IRAN AIR PİLOTLARININ TEBRİZ PİSTİYLE SINAVI!

3 Ekim’de 106 yolcusuyla İran’ın İsfahan şehrinden kalkan İran Air’e ait Airbus A319’un Tebriz Havaalanı’nda yanlış piste indiği olay ile ilgili soruşturma tamamlandı. İki pilotun da hatalı olduğunu belirledi. Kuleden 12L pistine iniş için izin alan kokpit ekibi uçağı 12R’ye indirmişti.

Olayla ilgili hazırlanan raporda, mürettebatın yaklaşıma sırasında Mahan Air’e ait başka bir uçağa odaklandığı ve 12L için iniş izni aldıklarını unuttuğu vurgulandı. Pilotların, yaptıkları hatayı inişin ardından kuleden aldıkları uyarı ile fark ettiklerinin aktarıldığı raporda, uçuşun pilotlar için günün üçüncü uçuşu olduğu açıklandı. Kokpit ekibi günün ilk uçuşunda Tahran’dan Tebriz’e uçmuş ve inişi 12R pistine yapmıştı. Araştırmada pilotların bir önceki uçuştan sonra FMS ayarlarını değiştirdiği ancak ILS frekansını değiştirmedikleri ortaya çıktı.

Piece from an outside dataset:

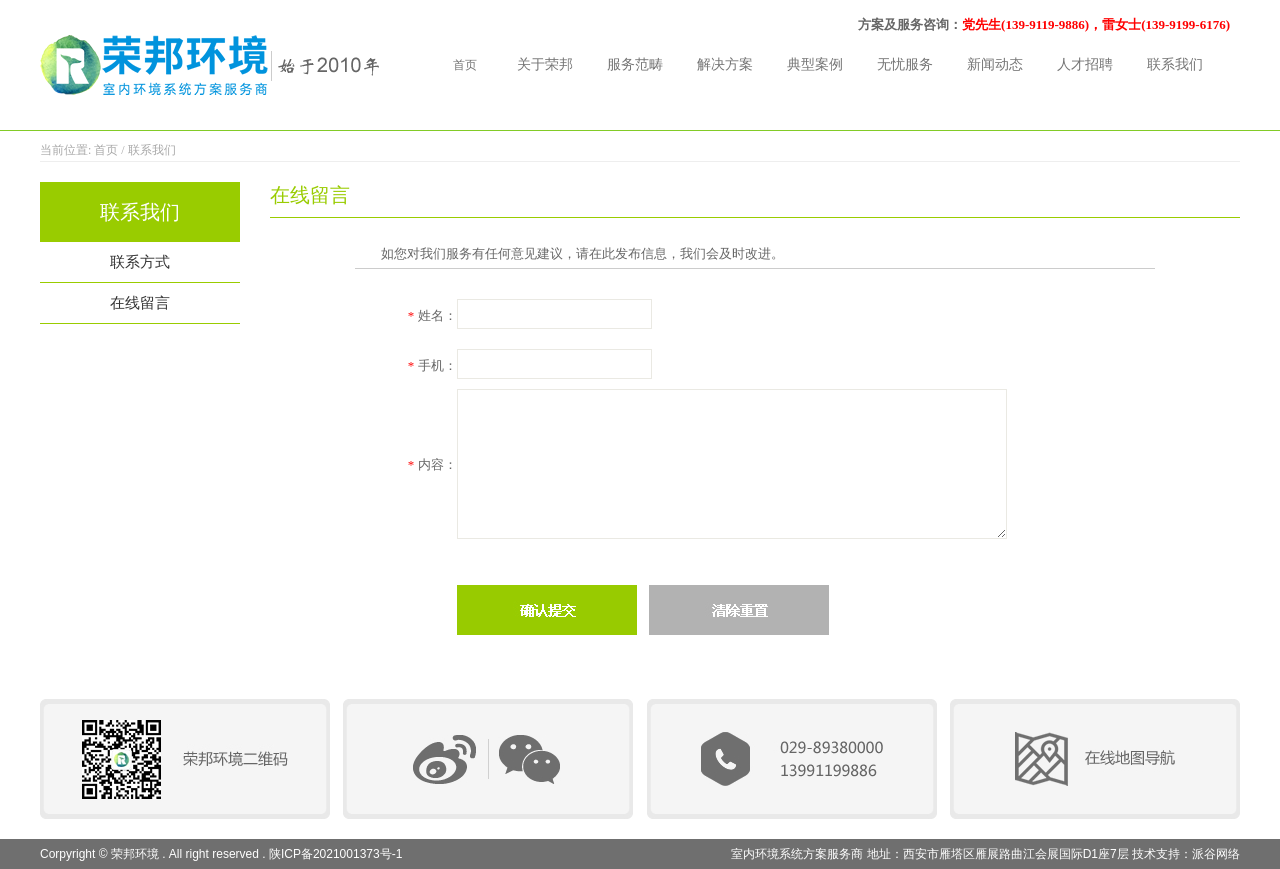 This screenshot has width=1280, height=869. What do you see at coordinates (140, 262) in the screenshot?
I see `联系方式` at bounding box center [140, 262]. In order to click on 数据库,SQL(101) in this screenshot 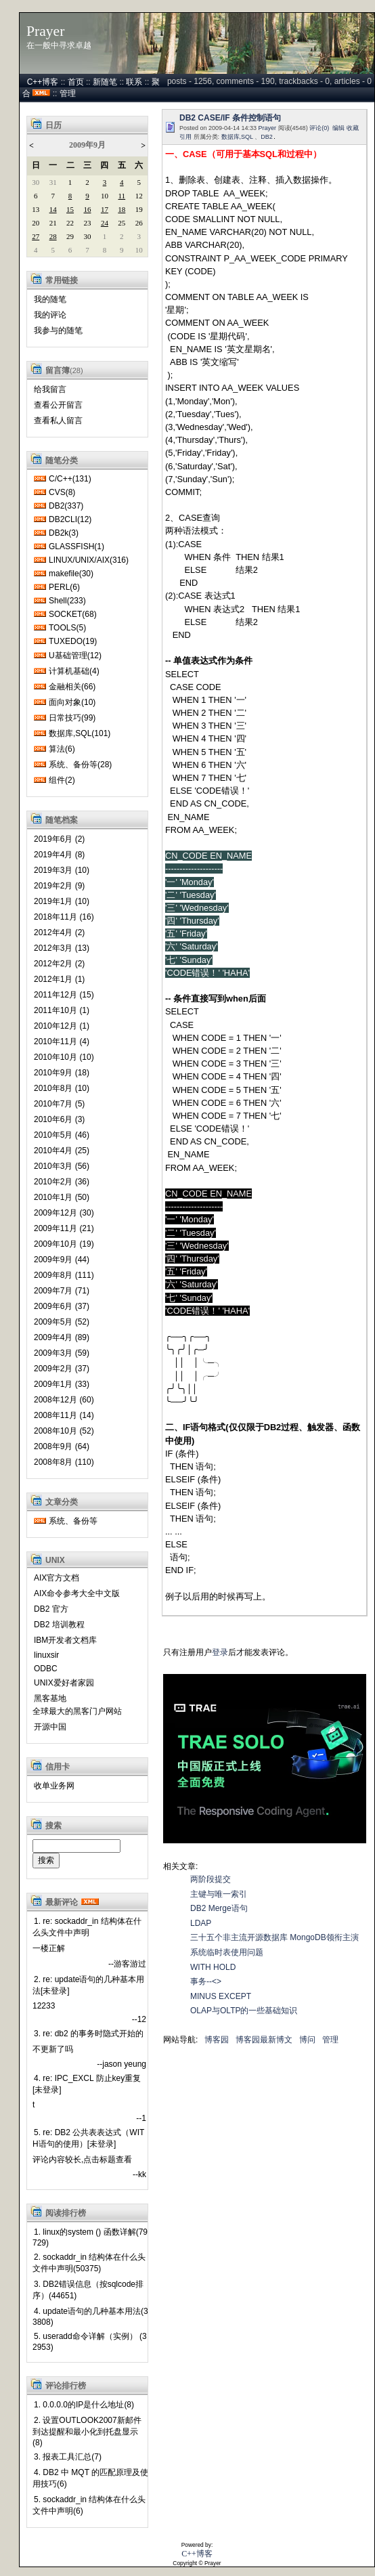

Soruşturma sonucunda, her iki pilotun da “Kokpit Kaynak Yönetimi, Kokpit Yönetimi ve Görev Paylaşımı konularında eksikliklere bağlı olarak Durumsal Farkındalığını kaybettiği raporlandı. Kaptan pilotun bir gün önce mesaisini tamamlayıp eve gittikten 10 saat sonra beklenmedik bir şekilde bu uçuşlar için çağrıldığı ortaya çıktı.

İlginç bir tesadüf olarak, Şubat ayında yine İran Hava Yolları’nın ATR72 ile gerçekleştirdiği Bakü-Tebriz uçuşunda, kokpit ekibi 30L pisti için iniş izni almasına rağmen uçağı 30R pistine indirmişti.